# Data Input and Output

To this point, we have primarily entered the information into our various data structures manually. For most applications, we will load our data into an appropriate data structure, and potentially output our processed and/or analyzed data using one of potentially many approaches. We have already encountered the following methods that facilitate saving and loading data:

* %pwd, %ls, %cd magic commands
* !pwd, !ls, !cd shell commands
* os module
* %store magic command
* NumPy save/savetxt and load/loadtxt/genfromtxt

Today, we will explore several other methods:

* glob module
* Standard file input and output
* csv reader
* pickle and shelve modules
* pandas methods

In addition to today's topics, you may also want to explore Python's capability for interacting with other data types:

* json module (JSON)
* lxml (XML)
* requests, urllib2 modules (HTML)
* BeautifulSoup (HTML)
* Excel files (pd.read_excel)
* Database methods (sqlalchemy, pd.read_sql, sqlite3)
* Web application programming interface (API) methods

Friendly Reminders:

* Homework #2 due tonight by 11:59 p.m.
* Homework #3 released today, due March 5 by 11:59 p.m.
* Project proposal due March 7 by 11:59 p.m.

## glob Module

The **glob** module allows you to determine all of the file names on a particular path that match a particular pattern. The glob module offers two functions:

* glob.glob(*pattern*) returns a list of file names that match *pattern*
* glob.iglob(*pattern*) performs the same operation, but returns an iterator object instead (useful for many files)

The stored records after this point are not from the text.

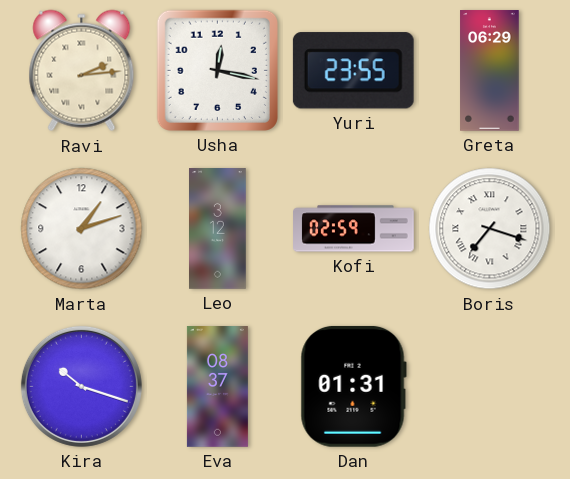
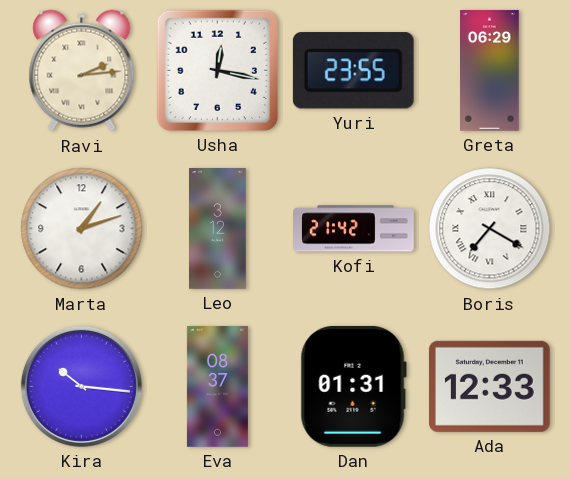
Kofi: 02:59 -> 21:42
Boris: 7:18 -> 7:20
Kira: 10:18 -> 10:16
Ada: none -> 12:33
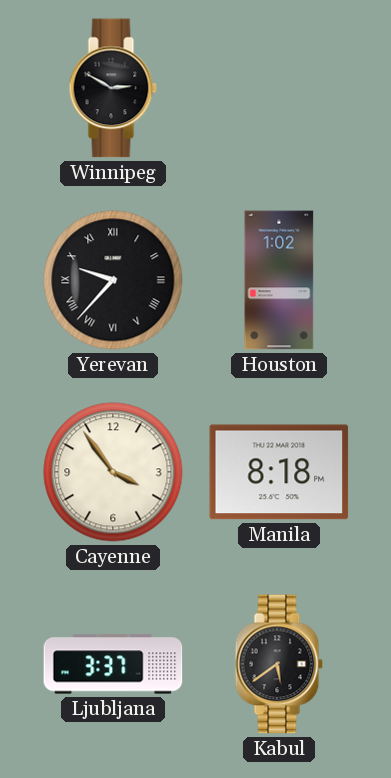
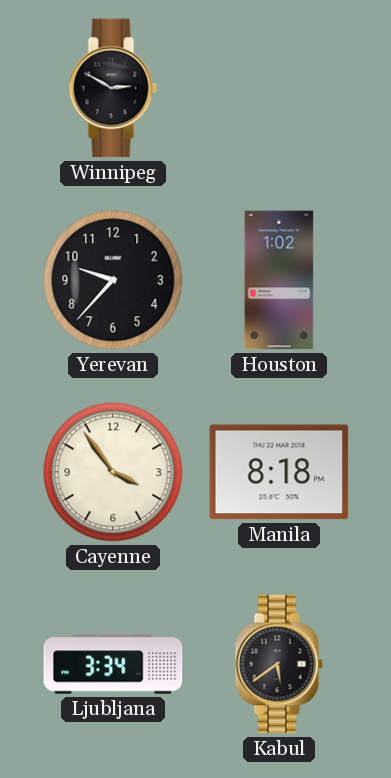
Yerevan numerals: Roman -> Arabic
Ljubljana: 3:37 -> 3:34
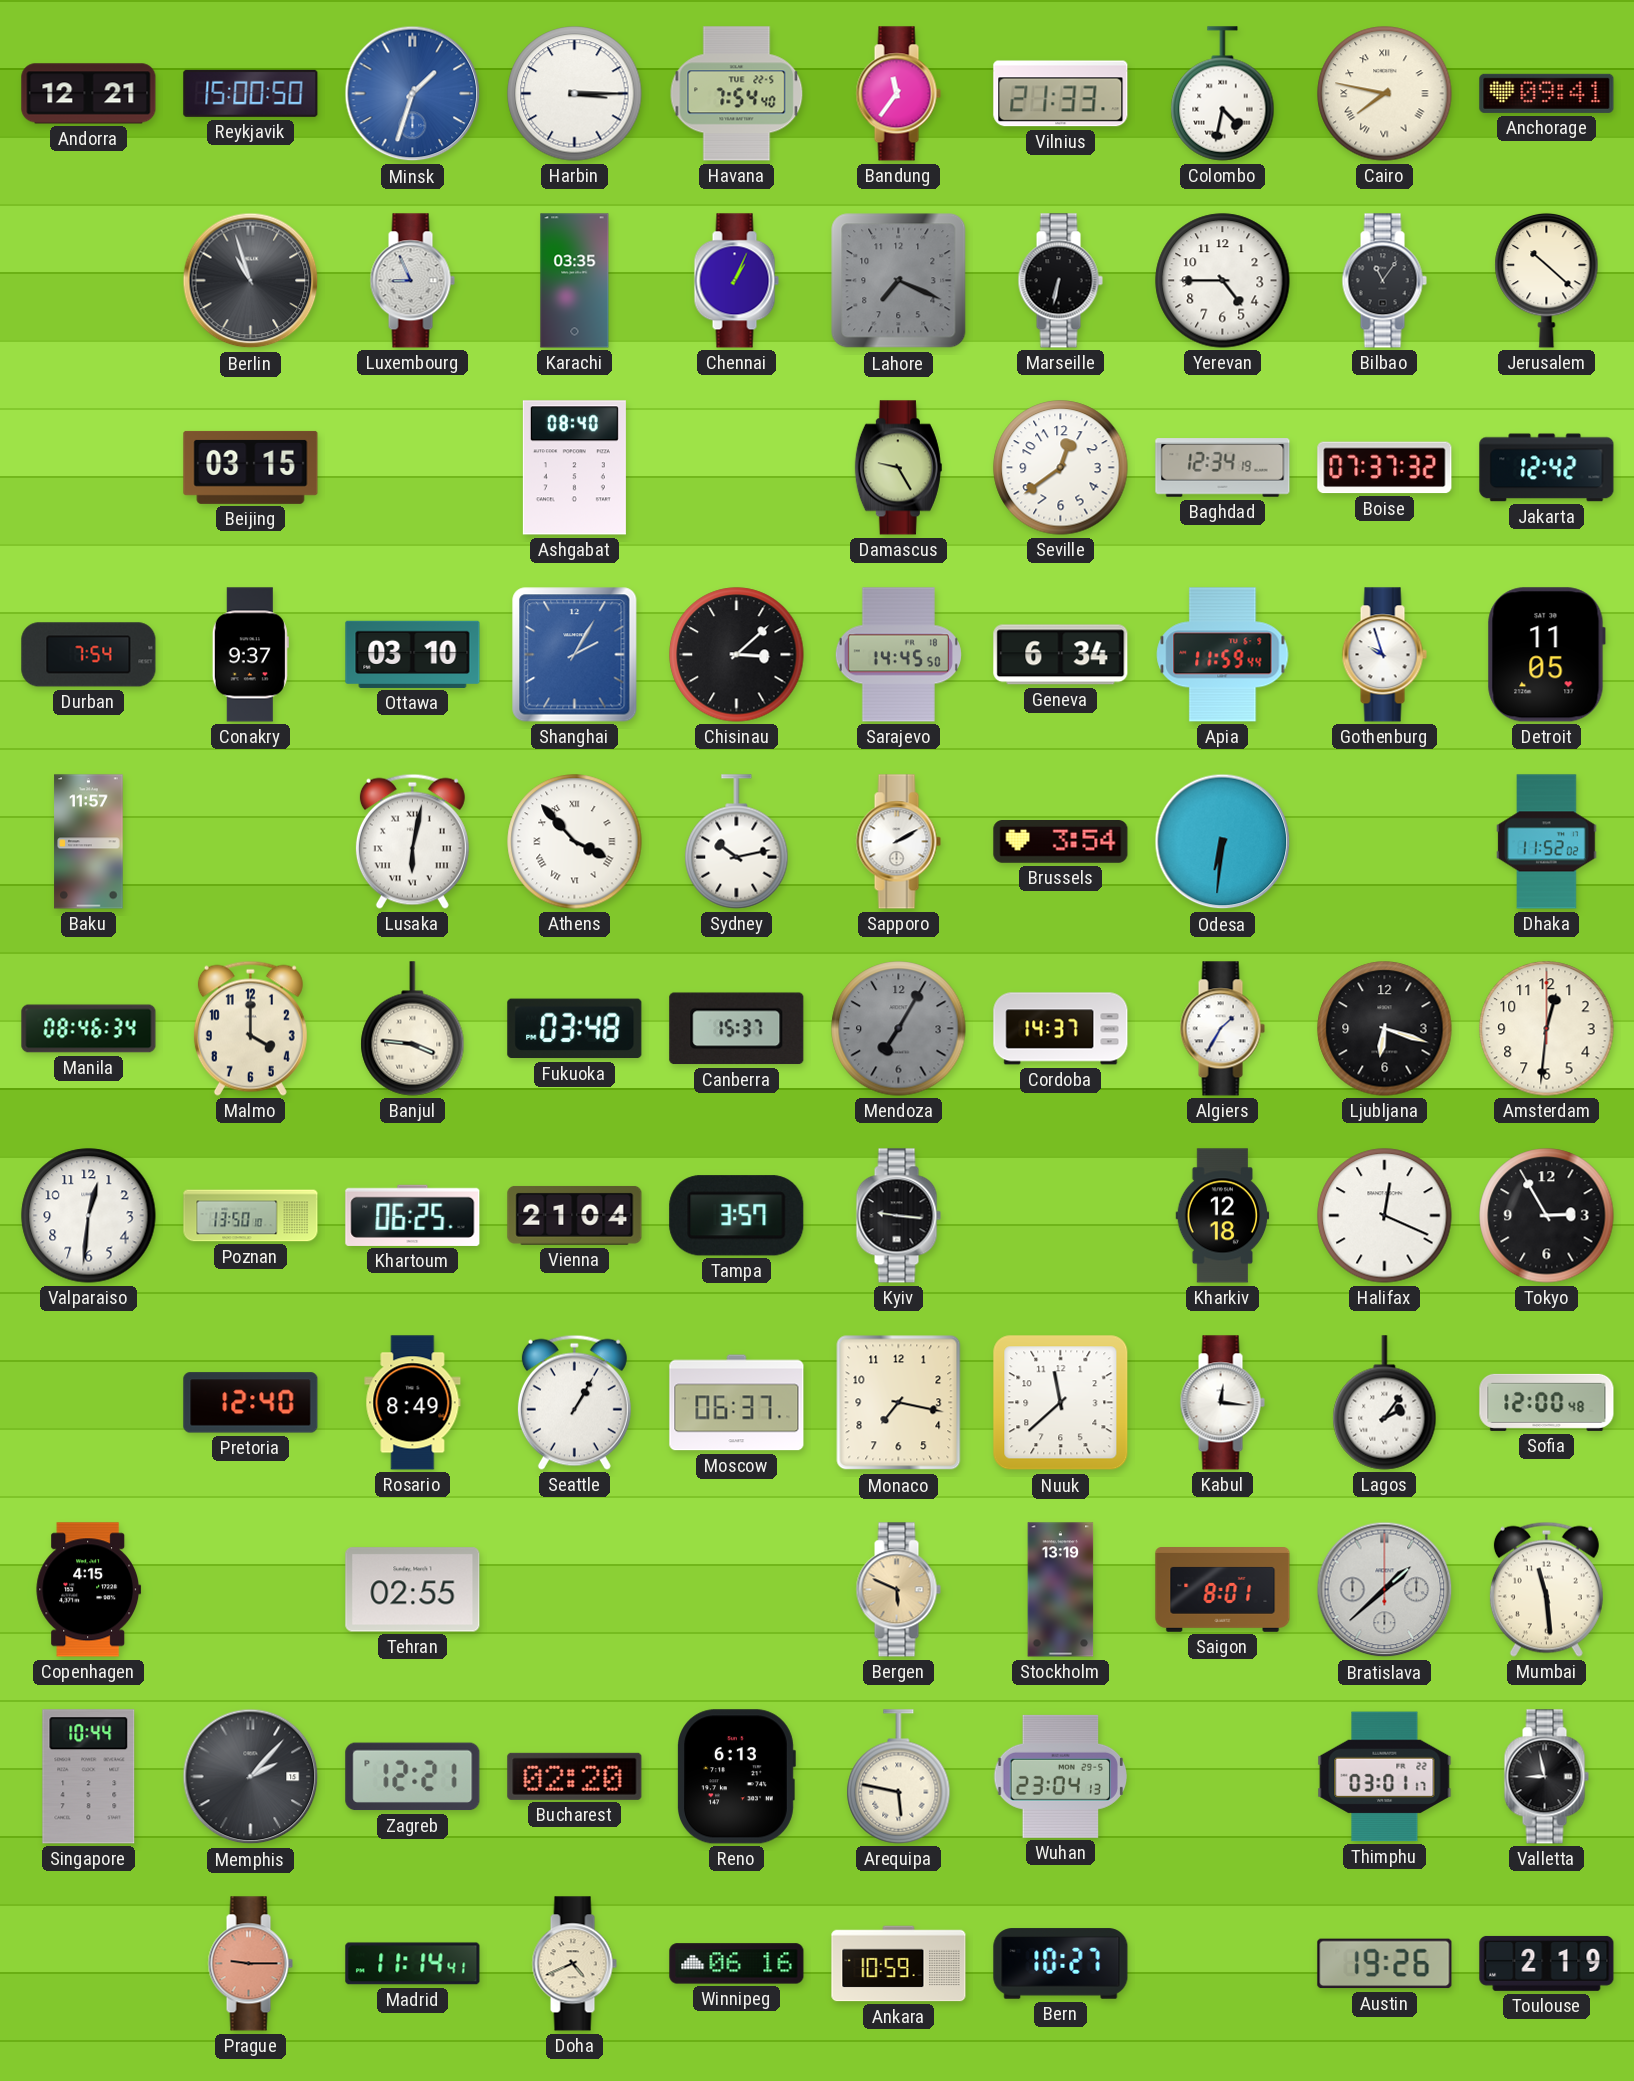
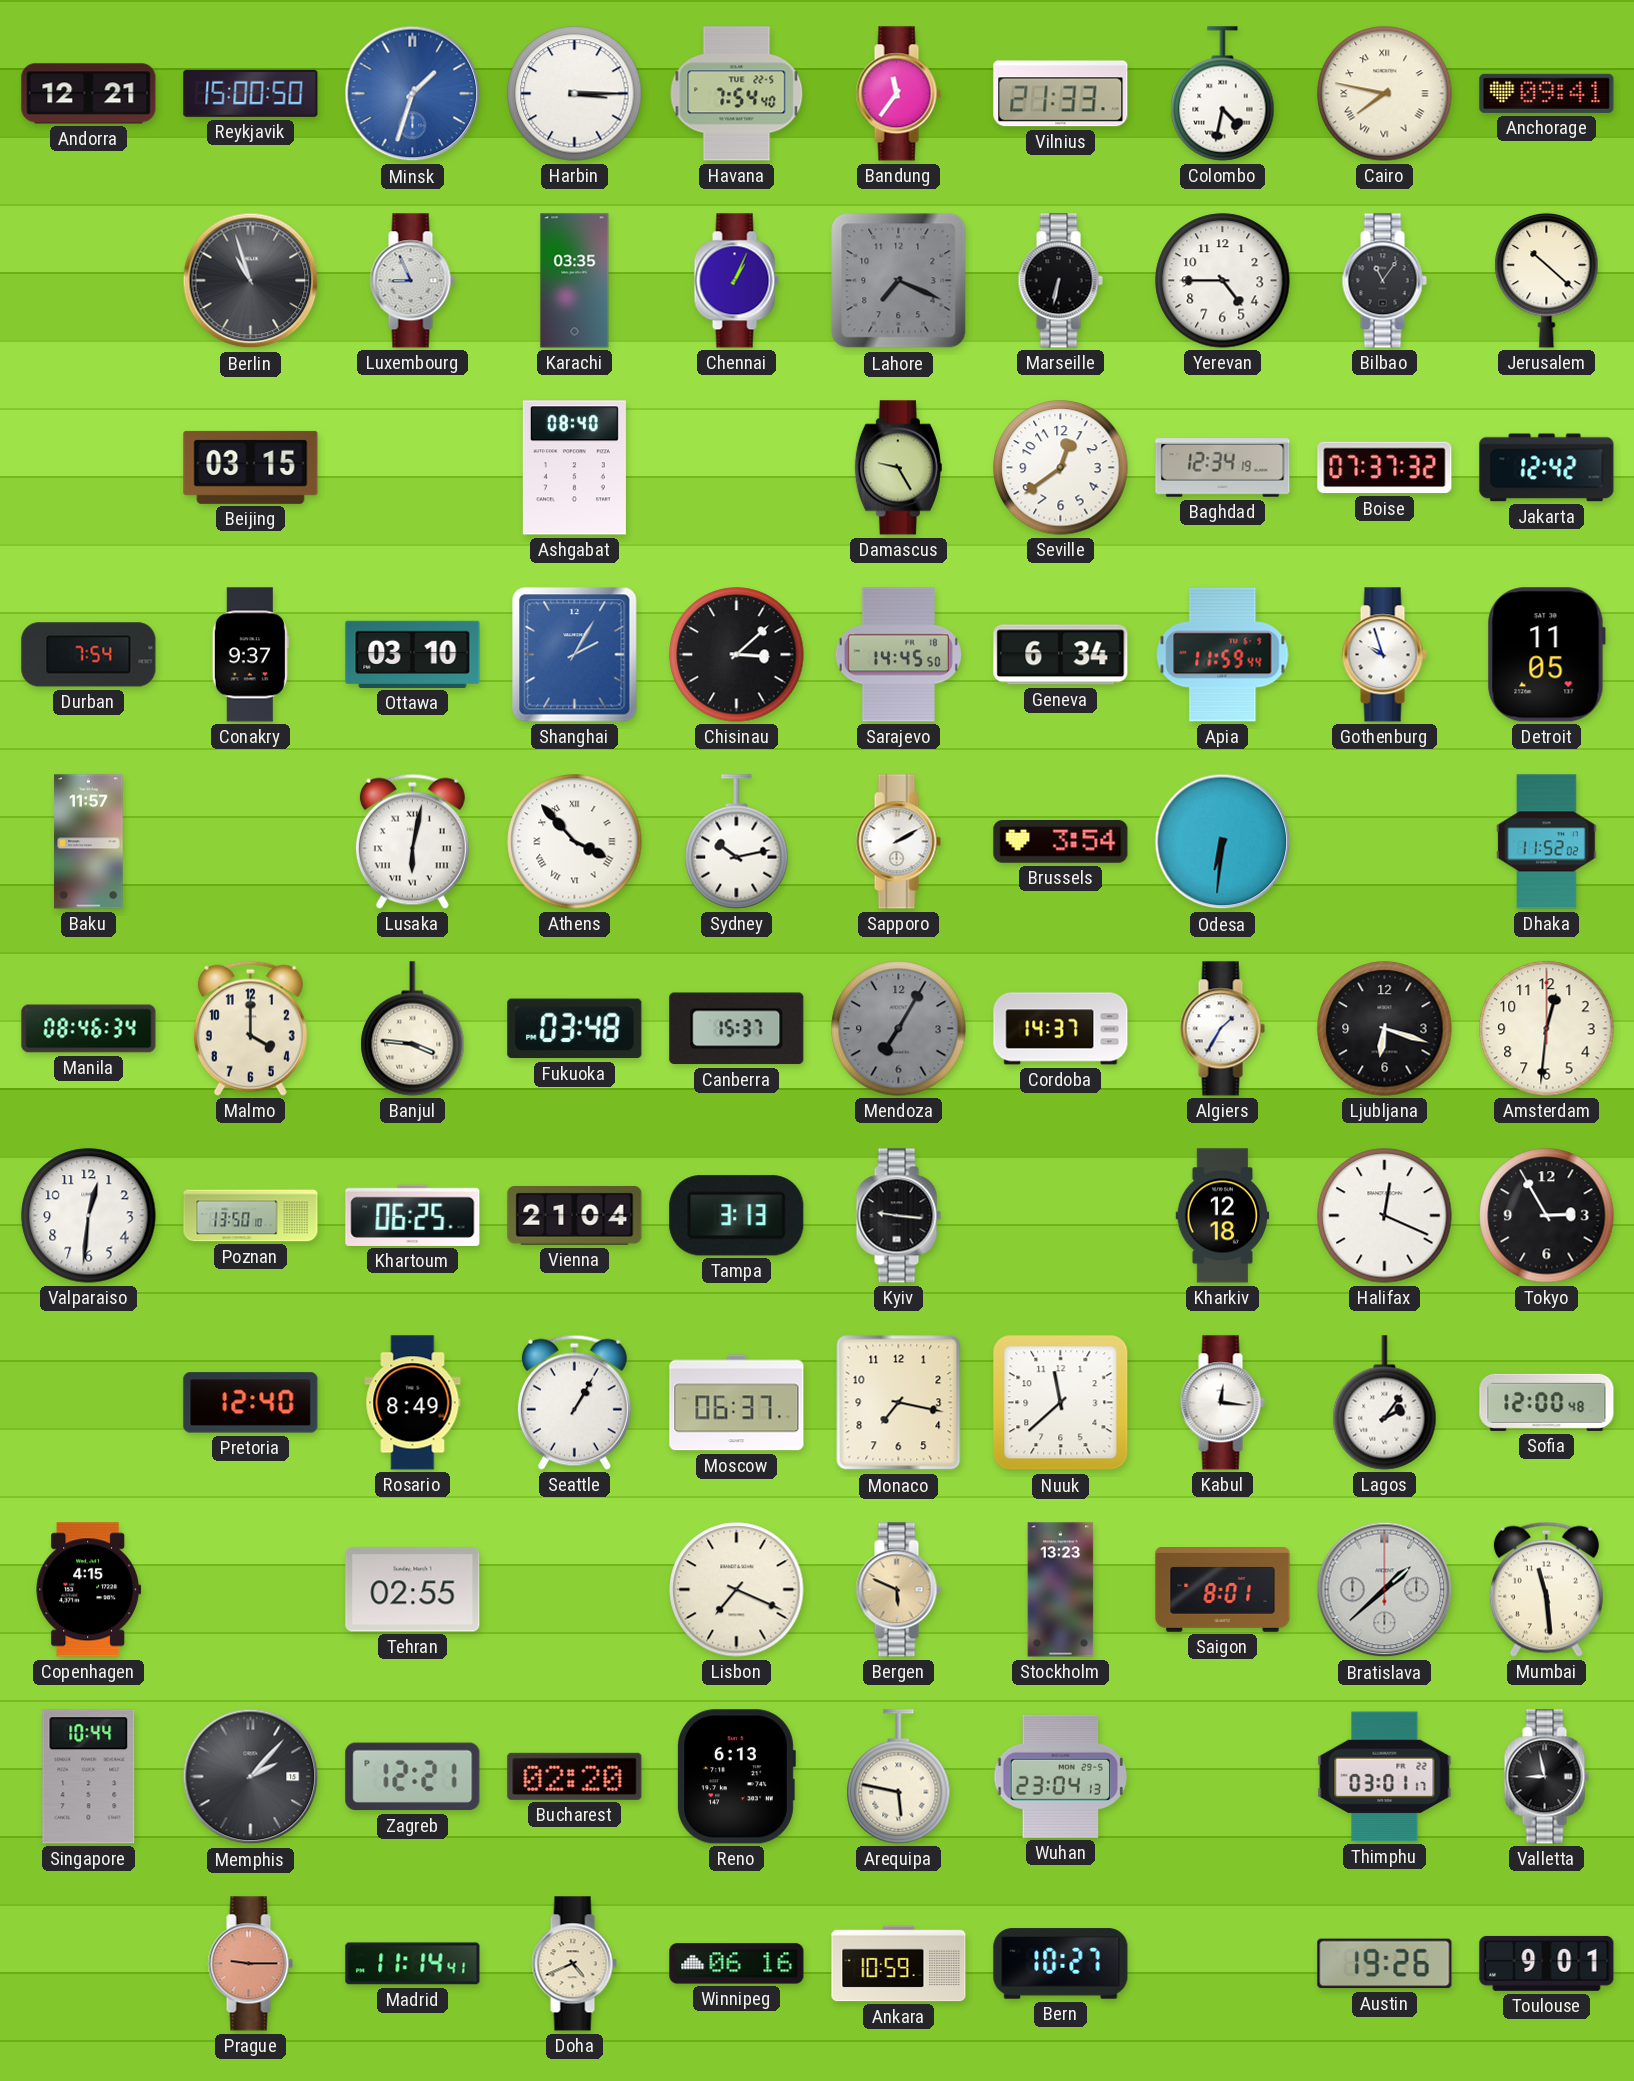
Tampa: 3:57 -> 3:13
Lisbon: none -> 7:19
Stockholm: 13:19 -> 13:23
Toulouse: 2:19 -> 9:01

The pattern may consist of explicit characters for the directory path and file names, but also any combination of the following Unix-based special characters:

* The asterisk ('*') matches text of any length
* The question mark ('?') matches any single character
* '[set]' matches any characters in the set
* '[!set]' matches any characters not in the set

In [1]:
import glob

In [44]:
# Change current working directory to data folder
%cd '/Users/charmain/Desktop/Master Degree/Term 2/Data Processing & Analysis in Python/Data Files/'

/Users/charmain/Desktop/Master Degree/Term 2/Data Processing & Analysis in Python/Data Files


In [45]:
# Extract text files within names directory - glob
name_files = glob.glob('names/*.txt') # unsorted by default
name_files[:5]

['names/yob2000.txt',
 'names/yob1938.txt',
 'names/yob1910.txt',
 'names/yob1904.txt',
 'names/yob1905.txt']

In [13]:
# Extract text files within names directory - glob
name_iter = glob.iglob('names/*.txt')
sorted([f for f in name_iter if 'yob2' in f]) # use list comprehension to filter to 2000s

['names/yob2000.txt',
 'names/yob2001.txt',
 'names/yob2002.txt',
 'names/yob2003.txt',
 'names/yob2004.txt',
 'names/yob2005.txt',
 'names/yob2006.txt',
 'names/yob2007.txt',
 'names/yob2008.txt',
 'names/yob2009.txt',
 'names/yob2010.txt']

## Standard File Input and Output

Python offers built-in functionality for reading from and writing to text files, which is useful for interacting with both structured and unstructured data. Everything that is read from or written to a file is a string, so you must using casting (e.g., cast numerical scalars using **str** to write to a file, cast strings to **int**, **float**, and **bool** when reading from a file) as needed.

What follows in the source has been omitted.